If the sensor that is generating the events is located outside of your perimeter firewall then I would suggest that you just try to summaries the events. I would not filter the events completely as that would create a false negative situation. The events that you receive are real and therefore you should be collected so that you are able to report statistics if required. I am assuming that the sensor is outside of the firewall. If it isn’t, then you should really investigate why this type of icmp is entering the network. If it is entering, you should make plans for how you can block it.

if you are not interested in stats and only want notification that your systems are trigger the sig you can create 2 rules and a system variable to define your IP network(s).

system variable to define your network(s) with host(s) or networks separated by a ,.

service alarm-channel-configuration virtualAlarm

tune-alarm-channel

systemVariables

USER-ADDRS1 a.b.c.d/24,a.b.c.d

Define the filter for the sig, in this case Nachi

service alarm-channel-configuration virtualAlarm

tune-alarm-channel

EventFilter

Filters DestAddrs * Exception True SIGID 2156 SourceAddrs $USER-ADDRS1 SubSig *

Filters DestAddrs * Exception False SIGID 2156 SourceAddrs * SubSig *

In version 4 the order makes no difference.
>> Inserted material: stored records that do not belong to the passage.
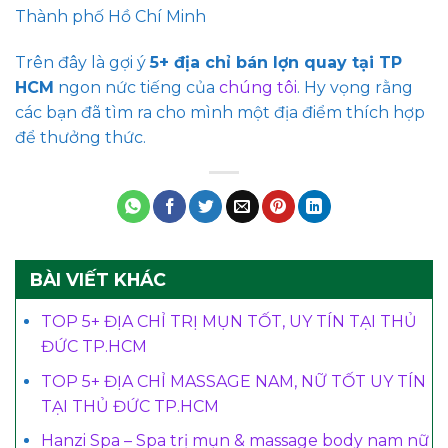
Thành phố Hồ Chí Minh
Trên đây là gợi ý
5+ địa chỉ bán lợn quay tại TP
HCM
ngon nức tiếng của
chúng tôi
. Hy vọng rằng
các bạn đã tìm ra cho mình một địa điểm thích hợp
để thưởng thức.
BÀI VIẾT KHÁC
TOP 5+ ĐỊA CHỈ TRỊ MỤN TỐT, UY TÍN TẠI THỦ
ĐỨC TP.HCM
TOP 5+ ĐỊA CHỈ MASSAGE NAM, NỮ TỐT UY TÍN
TẠI THỦ ĐỨC TP.HCM
Hanzi Spa – Spa trị mụn & massage body nam nữ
In version 5 the order must be as shown above. So the first rule will trigger anytime an IP that is part of the defined variable USER-ADDRS1 as the source and the second rule says do not file at all. In effect triggering only when a host(s) in your network is suspected of generating the Nachi. I've used this with other virus an dworm related sigs as well, in particular sigid's 4701 and 4702 MSSQL, when they are seen by the sensor.

I got this from one of the Cisco folks in this forum. I put it in a tuning doc, but can't find the URL on this forum.